Other panels spoke about the Coalition’s impactful college student intern program, education programs in public and private schools around the state through Project Stay Gold led by Danny Papa, healthcare and service providers such as from the Atlantic Health System, abolition in the travel industry, legislation initiative, the SOAP program, and how community leaders can incite abolition everywhere in their networks.
Programs like these are critical to spread awareness to the general population and inform industry leaders about the prevalence of human trafficking, but also ways that we all can combat it.
1. From Kelly Lyngard of Unshattered: “We don’t need to be perfect; we need to focus on progress.” In the fight for slavery-free consumer goods, it is an uphill battle to determine the sourcing throughout supply chains. But the more we advance our impact, the sooner we will be assured that our items have not had slave involvement.

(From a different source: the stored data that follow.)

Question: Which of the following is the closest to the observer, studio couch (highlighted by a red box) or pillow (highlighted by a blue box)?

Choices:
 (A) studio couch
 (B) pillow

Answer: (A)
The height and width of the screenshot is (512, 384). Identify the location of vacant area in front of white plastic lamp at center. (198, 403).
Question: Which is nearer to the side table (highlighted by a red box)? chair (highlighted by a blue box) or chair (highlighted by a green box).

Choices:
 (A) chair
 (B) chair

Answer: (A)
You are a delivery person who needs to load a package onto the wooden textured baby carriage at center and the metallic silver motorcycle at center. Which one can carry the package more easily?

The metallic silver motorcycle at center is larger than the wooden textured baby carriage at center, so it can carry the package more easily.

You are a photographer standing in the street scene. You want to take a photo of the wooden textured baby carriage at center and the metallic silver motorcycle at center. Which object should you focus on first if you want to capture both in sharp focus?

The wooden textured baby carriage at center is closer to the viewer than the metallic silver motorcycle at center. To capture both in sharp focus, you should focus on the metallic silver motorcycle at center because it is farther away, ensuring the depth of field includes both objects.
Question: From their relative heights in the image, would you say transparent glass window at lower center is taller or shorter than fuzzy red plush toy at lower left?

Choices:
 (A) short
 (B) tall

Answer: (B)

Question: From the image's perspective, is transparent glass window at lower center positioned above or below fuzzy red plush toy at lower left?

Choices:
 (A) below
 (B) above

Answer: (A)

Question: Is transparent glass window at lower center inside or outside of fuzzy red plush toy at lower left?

2. From Jim Halfpenny of the Coalition Speaker Bureau: “We need to address ‘demand.’” Indeed if we eliminate or reduce the demand for sexually exploited people or labor trafficked merchandise, we will effectively end trafficking. Guest speakers are available to speak at any event.
3. The NJ Coalition Against Human Trafficking offers a wealth of information on their website. There are upcoming events to attend, ways to become involved, and information about the internship program. Their website is https://www.njhumantrafficking.org.
4. Human trafficking is everyone’s problem. All of us know someone who may be vulnerable. As one of the student college leaders Gianluca said, “Personally I haven’t seen it (human trafficking) firsthand, but I know it’s there.” as well as the ability we have “To question everything…to take risks.”